Vor dem Obersten Gerichtshof wird aktuell ein Präzedenzfall aus dem Bundesstaat Santa Catarina verhandelt. Zugleich läuft auch seit längerem das Gesetzgebungsverfahren PL490 zu "Marco Temporal". Schon unter der Regierung des rechtextremen Präsidenten Jair Bolsonaro (Januar 2019 bis Ende vergangenen Jahres) war PL490 immer wieder kontrovers diskutiert worden. Zuletzt stimmte nun der Kongress für den Gesetzesvorschlag - keine große Überraschung, da dort Anhänger der Agrarindustrie eine Mehrheit haben.

Gesetz hat Auswirkungen auf das Weltklima

Trotzdem ist der Kongressbeschluss für die indigenen Völker und auch für den neuen linken Präsidenten Luiz Inácio Lula da Silva ein herber Rückschlag. Das Gesetzesvorhaben muss noch durch den Senat, doch auch dort hat die Agrarindustrie starke Unterstützung. Zwar kann Lula noch sein Veto einlegen, doch die Parlamentszustimmung zeigt den großen Gegenwind, der dem Präsidenten für seine Projekte und Zusagen entgegenschlägt.  Das sehen auch viele Indigene:

"Der Präsident hat sich zwar geändert, aber das Parlament ist noch immer fast gleich",

sagt Marcello Macuxi. Dadurch würden die Rechte von Indigenen auch immer wieder zu Verhandlungsmasse.

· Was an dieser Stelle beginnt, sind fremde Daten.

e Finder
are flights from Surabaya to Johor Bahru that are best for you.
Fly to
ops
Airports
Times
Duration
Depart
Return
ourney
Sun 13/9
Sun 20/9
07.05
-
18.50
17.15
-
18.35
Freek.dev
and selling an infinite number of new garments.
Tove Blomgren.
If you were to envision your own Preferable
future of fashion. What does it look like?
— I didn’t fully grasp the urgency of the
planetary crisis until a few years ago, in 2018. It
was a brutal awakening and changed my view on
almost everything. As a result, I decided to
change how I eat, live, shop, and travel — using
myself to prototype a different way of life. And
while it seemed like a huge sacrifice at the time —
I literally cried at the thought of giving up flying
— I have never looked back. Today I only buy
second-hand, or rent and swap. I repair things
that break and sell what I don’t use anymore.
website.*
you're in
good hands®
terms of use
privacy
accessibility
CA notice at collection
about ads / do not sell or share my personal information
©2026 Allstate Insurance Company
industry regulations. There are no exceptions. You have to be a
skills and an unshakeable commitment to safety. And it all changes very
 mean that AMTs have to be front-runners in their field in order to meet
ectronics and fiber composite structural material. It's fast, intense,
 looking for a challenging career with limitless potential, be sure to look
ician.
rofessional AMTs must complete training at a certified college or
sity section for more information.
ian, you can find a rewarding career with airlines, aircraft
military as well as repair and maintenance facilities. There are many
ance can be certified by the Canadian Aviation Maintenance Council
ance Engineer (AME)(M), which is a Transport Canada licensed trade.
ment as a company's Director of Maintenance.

Nicht nur für die Menschen in Brasilien, sondern auch fürs Weltklima könnte entscheidend sein, wie die Diskussion rund um die Stichtagshypothese ausgeht: Denn in indigenen Schutzgebieten schreitet die Abholzung wesentlich langsamer voran als in anderen Teilen des Landes. Lula hatte im Wahlkampf nicht nur versprochen, sich für eine Stärkung der Rechte der Urvölker einzusetzen, sondern auch die illegale Abholzung im Land zu beenden. In den ersten Monaten des Jahres ging die Entwaldungsrate tatsächlich zurück. Anfang Juni präsentierte der Präsident nun auch einen 150-Punkte-Plan, wie Brasilien der Abholzung bis 2030 ein Ende machen möchte. Wie erfolgreich er den umsetzen kann, bleibt aber abzuwarten.